A reorder point definition is simple: **a reorder point (ROP) is the ideal time to order more stock.** The reorder point *formula* is an equation that e-commerce retailers use to find this ideal time to order.

Inventory management techniques are about making sure you have the right amount of product on hand at all times – no overstocking and no understocking. The bigger your company grows, the tricker this will get, because the reorder point is different for **every product variant.** **For instance, fashion retailers need to solve the ROP formula separately for every color and every size of every item. **

But don’t worry: this article will walk you through everything you need to find the ideal reorder points for your products, along with advice for how to scale the process.

Table of Contents

## What is the Reorder Point Formula?

**Once again, the ROP formula is a mathematical method of finding the ideal time to reorder a product. **While smaller businesses may get away with “guesstimating” when they need to reorder, it gets more and more difficult the larger the company grows.

Whatever the size of your business, proper inventory management can be expensive to ignore. **The more inventory you keep on hand, the more it costs to store it. It also means more cash tied up in the cost of the inventory itself, making your finances less liquid. **Finally, some inventory will depreciate in value over time, be it perishable foods or trendy clothing.

That’s why the reorder point formula is put to use.
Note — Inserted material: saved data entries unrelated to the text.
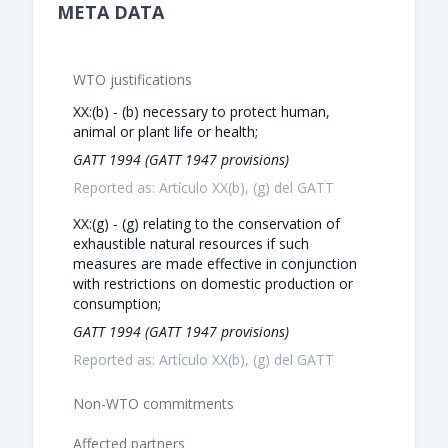
META DATA
WTO justifications
XX:(b) - (b) necessary to protect human,
animal or plant life or health;
GATT 1994 (GATT 1947 provisions)
Reported as: Artículo XX(b), (g) del GATT
XX:(g) - (g) relating to the conservation of
exhaustible natural resources if such
measures are made effective in conjunction
with restrictions on domestic production or
consumption;
GATT 1994 (GATT 1947 provisions)
Reported as: Artículo XX(b), (g) del GATT
Non-WTO commitments
Affected partners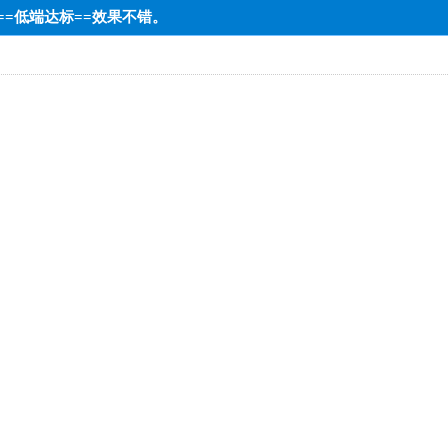
2==低端达标==效果不错。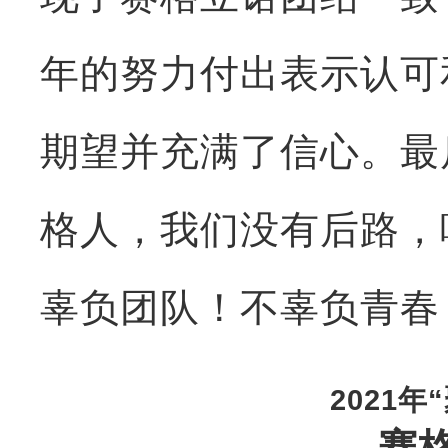
年的努力付出表示认可
期望并充满了信心。最
格人，我们没有后路，
辜负团队！不辜负青春
2021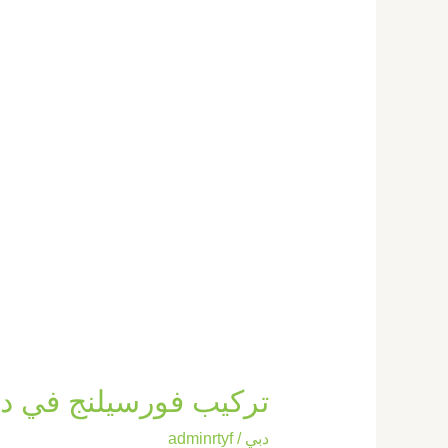
تركيب فورسيلنج في دبي |0569660143| اسقف
دبي
/
adminrtyf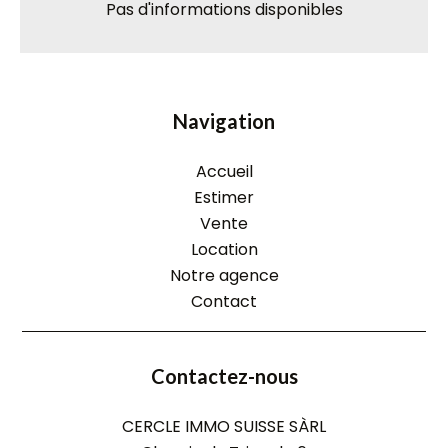
Pas d'informations disponibles
Navigation
Accueil
Estimer
Vente
Location
Notre agence
Contact
Contactez-nous
CERCLE IMMO SUISSE SÀRL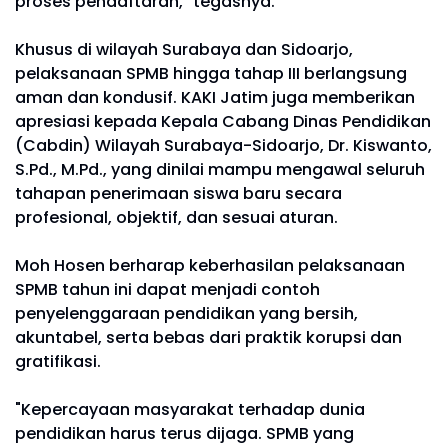
proses pendaftaran," tegasnya.
Khusus di wilayah Surabaya dan Sidoarjo,
pelaksanaan SPMB hingga tahap III berlangsung
aman dan kondusif. KAKI Jatim juga memberikan
apresiasi kepada Kepala Cabang Dinas Pendidikan
(Cabdin) Wilayah Surabaya-Sidoarjo, Dr. Kiswanto,
S.Pd., M.Pd., yang dinilai mampu mengawal seluruh
tahapan penerimaan siswa baru secara
profesional, objektif, dan sesuai aturan.
Moh Hosen berharap keberhasilan pelaksanaan
SPMB tahun ini dapat menjadi contoh
penyelenggaraan pendidikan yang bersih,
akuntabel, serta bebas dari praktik korupsi dan
gratifikasi.
"Kepercayaan masyarakat terhadap dunia
pendidikan harus terus dijaga. SPMB yang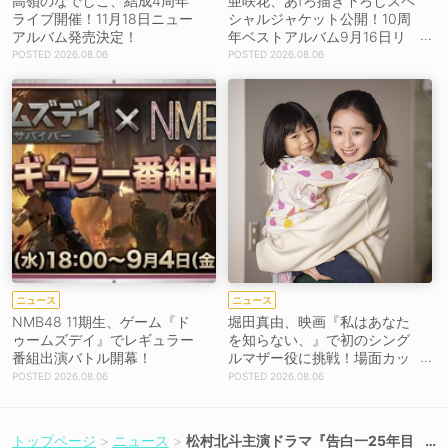
高嶺のなでしこ、結成4周年
亜咲花、あfろ描き下ろしスペ
ライブ開催！11月18日ニュー
シャルジャケット公開！10周
アルバム発売決定！
年ベストアルバム9月16日リ
リース！
2026.08.06
2026.08.06
ニュース
ニュース
NMB48 11期生、ゲーム『ド
堀田真由、映画『私はあなた
ゥームズデイ』でレギュラー
を知らない、』で初のシング
番組出演バトル開幕！
ルマザー役に挑戦！場面カッ
トを解禁！【コメントあり】
2026.08.06
2026.08.06
トップページ
ニュース
松村北斗主演ドラマ『告白一25年目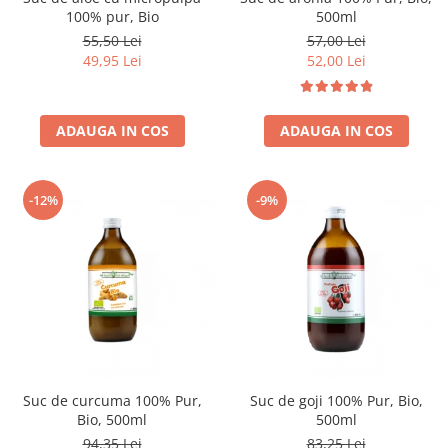
100% pur, Bio
500ml
55,50 Lei
57,00 Lei
49,95 Lei
52,00 Lei
ADAUGA IN COS
ADAUGA IN COS
-12%
-9%
Suc de curcuma 100% Pur,
Suc de goji 100% Pur, Bio,
Bio, 500ml
500ml
94,35 Lei
83,25 Lei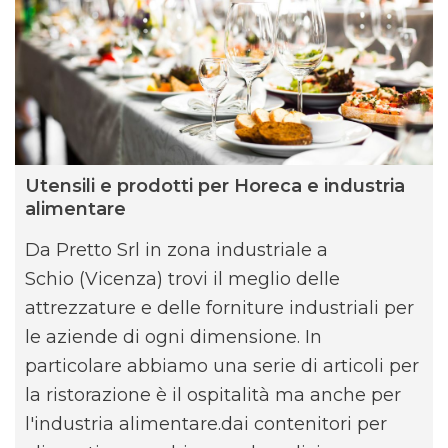
Utensili e prodotti per Horeca e industria
alimentare
Da Pretto Srl in zona industriale a
Schio (Vicenza) trovi il meglio delle
attrezzature e delle forniture industriali per
le aziende di ogni dimensione. In
particolare abbiamo una serie di articoli per
la ristorazione è il ospitalità ma anche per
l'industria alimentare.dai contenitori per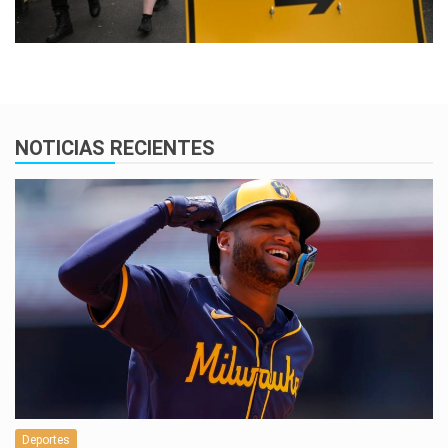
NOTICIAS RECIENTES
Deportes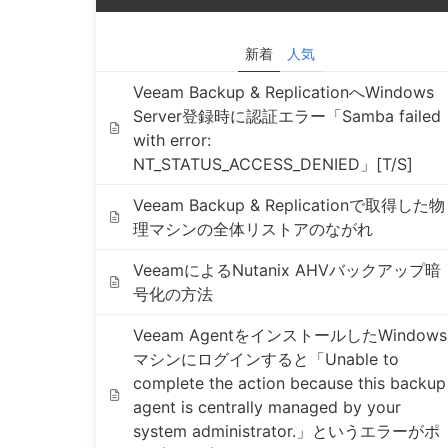
新着
人気
Veeam Backup & ReplicationへWindows
Server登録時に認証エラー「Samba failed
with error:
NT_STATUS_ACCESS_DENIED」[T/S]
Veeam Backup & Replicationで取得した物
理マシンの全体リストアのながれ
VeeamによるNutanix AHVバックアップ暗
号化の方法
Veeam AgentをインストールしたWindows
マシンにログインすると「Unable to
complete the action because this backup
agent is centrally managed by your
system administrator.」というエラーがポ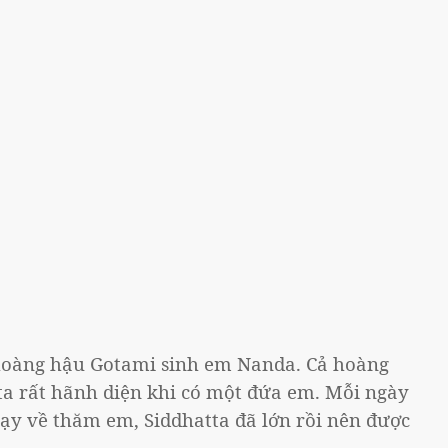
hoàng hậu Gotami sinh em Nanda. Cả hoàng
a rất hãnh diện khi có một đứa em. Mỗi ngày
hạy về thăm em, Siddhatta đã lớn rồi nên được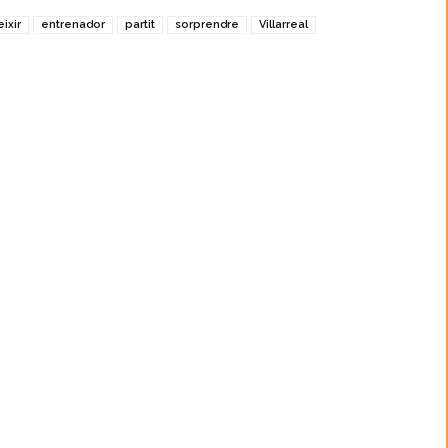
eixir
entrenador
partit
sorprendre
Villarreal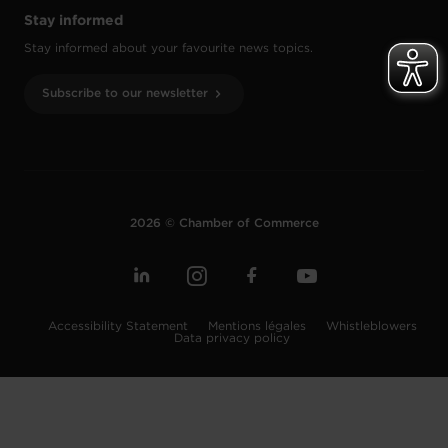
Stay informed
Stay informed about your favourite news topics.
Subscribe to our newsletter
2026 © Chamber of Commerce
Accessibility Statement
Mentions légales
Whistleblowers
Data privacy policy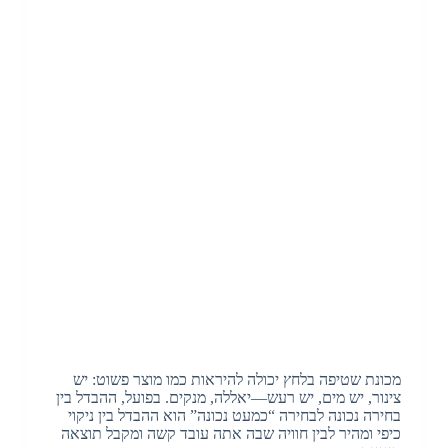
מכונת שטיפה בלחץ יכולה להיראות כמו מוצר פשוט: יש
צינור, יש מים, יש רעש—יאללה, מנקים. בפועל, ההבדל בין
בחירה נכונה לבחירה “כמעט נכונה” הוא ההבדל בין ניקוי
כיפי ומהיר לבין חוויה שבה אתה עובד קשה ומקבל תוצאה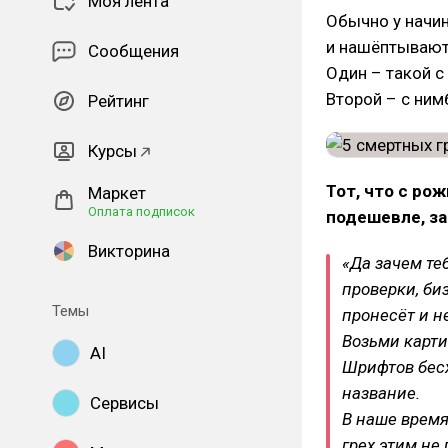
Моя лента
Обычно у начи
и нашёптывают
Сообщения
Один – такой с
Второй – с ни
Рейтинг
Курсы
Тот, что с ро
Маркет
Оплата подписок
подешевле, за
Викторина
«Да зачем те
проверки, биз
Темы
пронесёт и н
Возьми картин
AI
Шрифтов бес
название.
Сервисы
В наше время,
грех этим не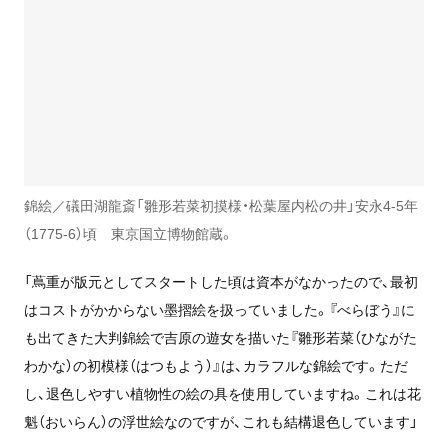
錦絵／礒田湖龍斎「雛形若菜初摸様・松葉屋内松の井」安永4-5年
（1775-6）頃 東京国立博物館蔵。
「蔦重が版元としてスタートした頃は資本がなかったので、最初
はコストがかからない墨摺絵を扱っていました。『べらぼう』に
も出てきた大判錦絵で吉原の遊女を描いた『雛形若菜（ひながた
わかな）の初模様（はつもよう）』は、カラフルな錦絵です。ただ
し、退色しやすい植物性の絵の具を使用していますね。これは花
魁（おいらん）の浮世絵なのですが、これも結構退色しています」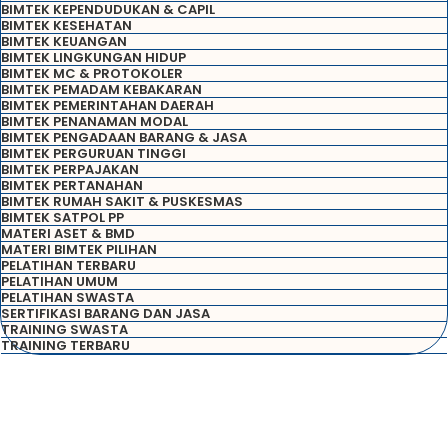
BIMTEK KEPENDUDUKAN & CAPIL
BIMTEK KESEHATAN
BIMTEK KEUANGAN
BIMTEK LINGKUNGAN HIDUP
BIMTEK MC & PROTOKOLER
BIMTEK PEMADAM KEBAKARAN
BIMTEK PEMERINTAHAN DAERAH
BIMTEK PENANAMAN MODAL
BIMTEK PENGADAAN BARANG & JASA
BIMTEK PERGURUAN TINGGI
BIMTEK PERPAJAKAN
BIMTEK PERTANAHAN
BIMTEK RUMAH SAKIT & PUSKESMAS
BIMTEK SATPOL PP
MATERI ASET & BMD
MATERI BIMTEK PILIHAN
PELATIHAN TERBARU
PELATIHAN UMUM
PELATIHAN SWASTA
SERTIFIKASI BARANG DAN JASA
TRAINING SWASTA
TRAINING TERBARU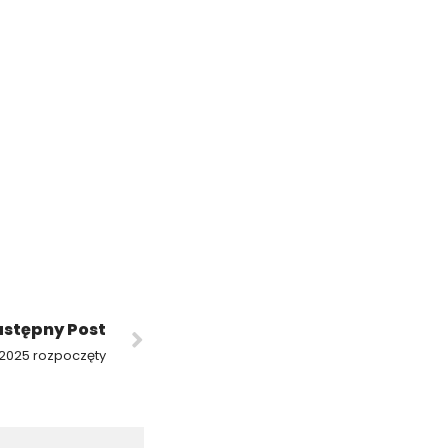
stępny Post
 2025 rozpoczęty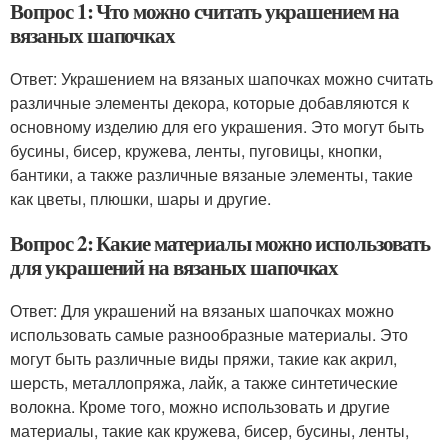
Вопрос 1: Что можно считать украшением на
вязаных шапочках
Ответ: Украшением на вязаных шапочках можно считать
различные элементы декора, которые добавляются к
основному изделию для его украшения. Это могут быть
бусины, бисер, кружева, ленты, пуговицы, кнопки,
бантики, а также различные вязаные элементы, такие
как цветы, плюшки, шары и другие.
Вопрос 2: Какие материалы можно использовать
для украшений на вязаных шапочках
Ответ: Для украшений на вязаных шапочках можно
использовать самые разнообразные материалы. Это
могут быть различные виды пряжи, такие как акрил,
шерсть, металлопряжа, лайк, а также синтетические
волокна. Кроме того, можно использовать и другие
материалы, такие как кружева, бисер, бусины, ленты,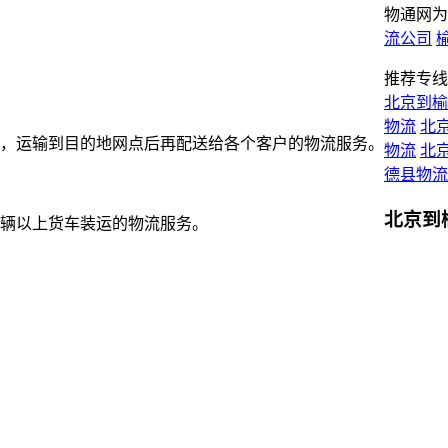
物通网为
流公司
推荐专线
北京到榆
物流
北
，运输到目的地网点后再配送给各个客户的物流服务。
物流
北
德县物流
北京到
辆以上货车装运的物流服务。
The reorder point formula is determined through three metrics:

- Average Daily Usage: How much of this product is sold in an average day
- Lead Time (or Average Lead Time): The amount of time between your order and receiving the goods
- Safety Stock: An extra reserve of stock in case you unexpectedly run out

Once you’ve found how many pieces of this product you sell in a usual day (average daily usage), multiply it by your lead time to find your lead time demand.

If you don’t keep safety stock, just remove it from the equation. If you don’t use safety stock *and* your sales vary greatly day-to-day, replace average daily usage with daily maximum usage (more on finding maximum daily usage later).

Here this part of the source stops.